Consistent with previous work, when asked to judge the “fairness” of various scenarios depicting a split between different social groups our participants judged unequal division of funding as “unfair”, even when principles of QALY might indicate otherwise. Interestingly brain regions linked to emotion as well as cognitive processes were active during decision making. Unequal splits of resources for medical care produced activity in the anterior insula, a region often associated with social / moral disgust (see earlier posts on social norms and eating disorders). Further, under conditions where participants were prepared to judge unequal splits as fair, more activity was seen in the inferior frontal cortex, a region activated when humans inhibit a strong response impulse.

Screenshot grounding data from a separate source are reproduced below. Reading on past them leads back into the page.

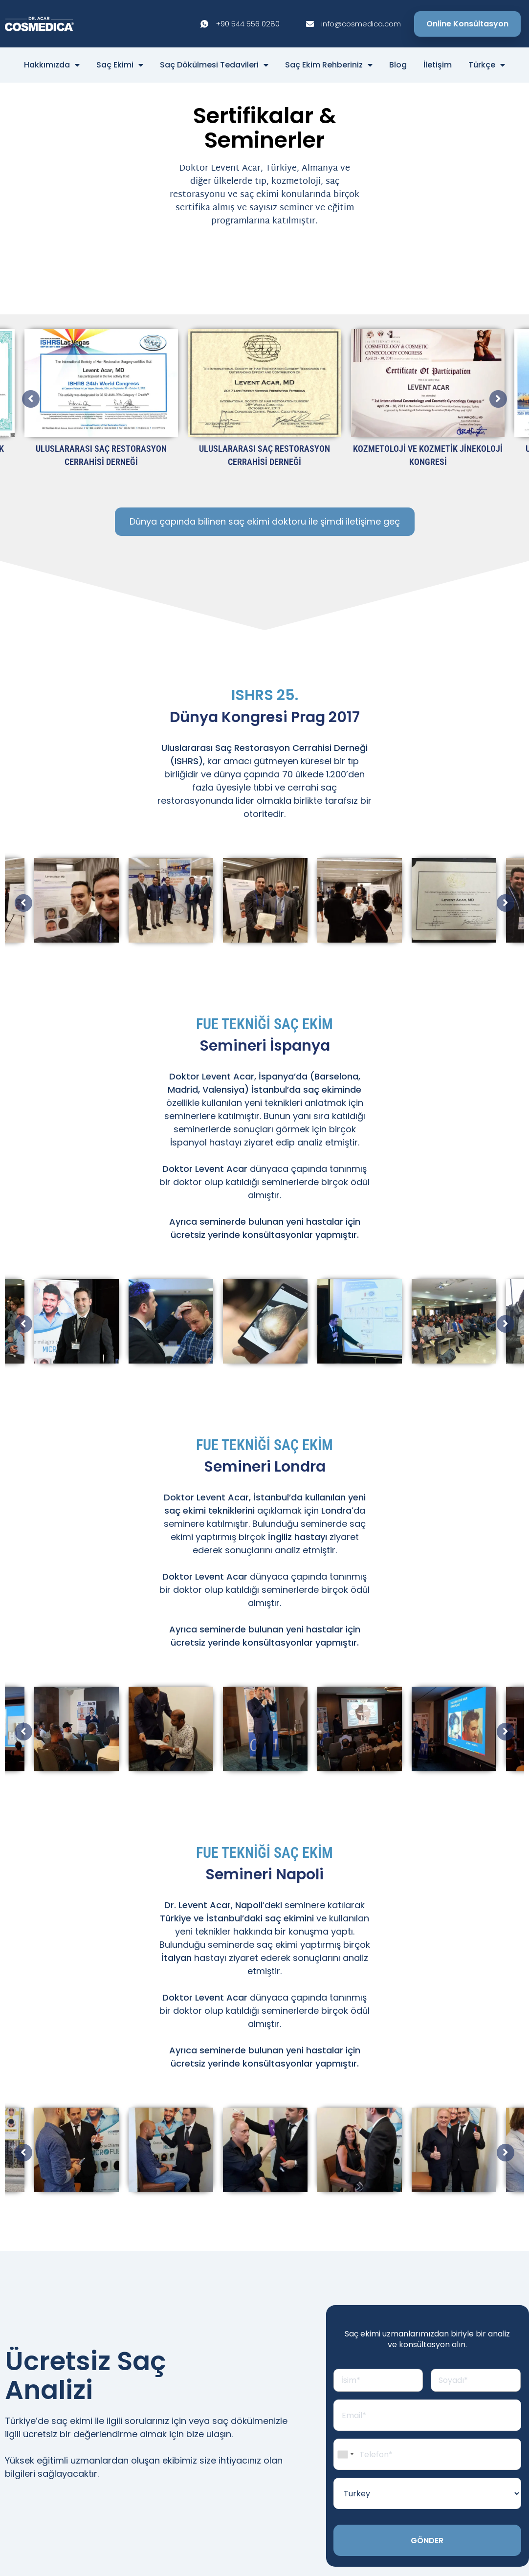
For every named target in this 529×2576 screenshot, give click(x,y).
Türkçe (486, 65)
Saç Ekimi (119, 65)
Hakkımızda (52, 65)
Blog (398, 65)
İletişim (437, 65)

The results represent a preliminary first step for cognitive neuroscience into the field of health economics and the paper is careful to avoid over interpreting the findings and applying them to real situations outside the scanner. But the findings are consistent with a bigger idea that humans have two decision making systems, one cognitive and one more emotional / instinctive. Given enough information people may be more inclined to support healthcare decisions based on QALYs, but this requires cognitive effort to over-ride a more emotion based bias towards absolute equality and universal rights.

The paper is out  ipic2n the June edition of the Journal of Neuroscience Psychology and Economics. The research was carried out in collaboration with Prof. Paul Anand ( Open University and Health Economics Research Centre at the University of Oxford), Lisa Smith (Flinders University Austrailia) and the Exeter Magnetic Resonance Research Centre. A pre-print of the paper is available via the Lincoln Repository website.